At a time when Nvidia might make its GPU comeback - the launch of the Fermi chips, AMD has decided to concentrate their efforts in the 3D field, in an attempt to catch-up with the green graphics giant. It does this in typical Advanced Micro Devices style, by setting the open source atmosphere with what it calls Open Stereo 3D. Similar to its Open Physics venture which goes head to head with Nvidia's PhysX, AMD now launches its open offensive against the 3D Vision front.
While no concrete plans have been shared, AMD said at GDC that this open initiative is an attempt to try to foster 3D innovation and while lowering the cost of 3D technology and products in general, collaborating with manufacturers of displays and other hardware, as well as 3D games/software developers.
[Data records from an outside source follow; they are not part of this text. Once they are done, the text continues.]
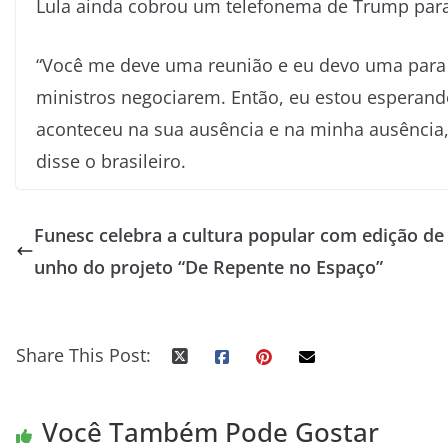
Lula ainda cobrou um telefonema de Trump para
“Você me deve uma reunião e eu devo uma para 
ministros negociarem. Então, eu estou esperan
aconteceu na sua ausência e na minha ausência,
disse o brasileiro.
Funesc celebra a cultura popular com edição de 
unho do projeto “De Repente no Espaço”
Share This Post:
Você Também Pode Gostar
As Neal Robison of AMD said, “We will work with our ecosystem partners to enable multiple 3D solutions, encourage cooperation and standardize development with industry-wide participation”, offering “consumers additional choices”.
Neal Robison went on to say that AMD ATI will be introducing new stereo 3D capabilities in the near future, based on Eyefinity technology, which will allow for multiple monitor configurations and “significantly enhance the gaming experience”. An array of 3D products will also be available soon, including 120Hz 3D displays, active/passive shutter glasses, quad buffering, 3D Blu-ray discs, stereo notebooks, 3D-supported DX 9/10/11, and of course, 3D Eyefinity.
While AMD tries hard to play catch-up in the 3D game, Nvidia can't count itself too far ahead just yet. The market for 3D is still young, and prohibitively expensive. Until prices drop, 3D-glasses turn less unwieldy, 3D Blu-ray discs become widely available, and true-3D games/software become commonplace, the race is still on!